Translation – when a defenceman is under pressure, shoot the puck high off the glass to clear the puck out of the defensive zone. Therefore, considering this is a safe defensive play, the glass should be the goaltender's friend. Correct? Not necessarily.
If you happened to catch the Maple Leafs versus Tampa Bay this week, the glass can also be an enemy to goaltenders. Tampa Bay goaltender Dan Ellis went behind the net to field the puck. Unfortunately, for him the puck hit a partition on the glass and bounced right in the goal crease where an opportunistic Nikolai Kulemin
scored into the empty net. All the helpless goaltender could do was watch the play develop from behind the net. Not a good feeling! Watch the goal here
I know the feeling. The Ellis play brought back a few memories when I was a member of the St. Louis Blues. The venue was Madison Square Garden in New York, one of my favourite buildings to play in. On a similar shoot in, I decided to field the puck behind the net. The puck hit the very last partition on the glass near the goal line and curled into the empty net. It didn’t even need the help of a forward to tap it in. Standing behind the net I helplessly watched the puck go in. At that point, all I could do was laugh.

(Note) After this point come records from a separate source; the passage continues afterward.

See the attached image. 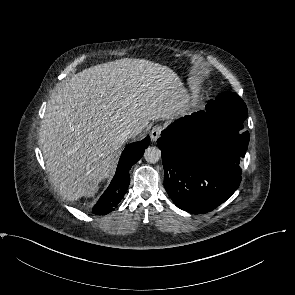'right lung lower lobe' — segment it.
Masks as SVG:
<instances>
[{
    "instance_id": "right-lung-lower-lobe-1",
    "label": "right lung lower lobe",
    "mask_w": 295,
    "mask_h": 295,
    "mask_svg": "<svg viewBox=\"0 0 295 295\" xmlns=\"http://www.w3.org/2000/svg\"><path fill=\"white\" fill-rule=\"evenodd\" d=\"M149 144V137H146L142 141L131 143L125 147L112 182L93 208L94 214L105 215L114 210L128 189L129 170L142 157Z\"/></svg>"
}]
</instances>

A young Doug Gilmour skating on the backcheck started to laugh as well. I looked at the bench and there were several gloves buried into the laughing faces of my teammates. Then one of our captains Rob Ramage skated over. He wasn’t happy. Immediately the smiles were off our faces. When old Rammer was a little sour, you really didn’t want to cross him! I will never forget the look on his face. He was not impressed!
The defenceman’s rule: “The glass is your friend.” The goalie rule: “If the puck is shot in around the glass – stay in your net." If you don’t, the glass will be your enemy! Although the game has evolved considerably over the years, some situations and rules never change! Dan Ellis was reminded of that this past week.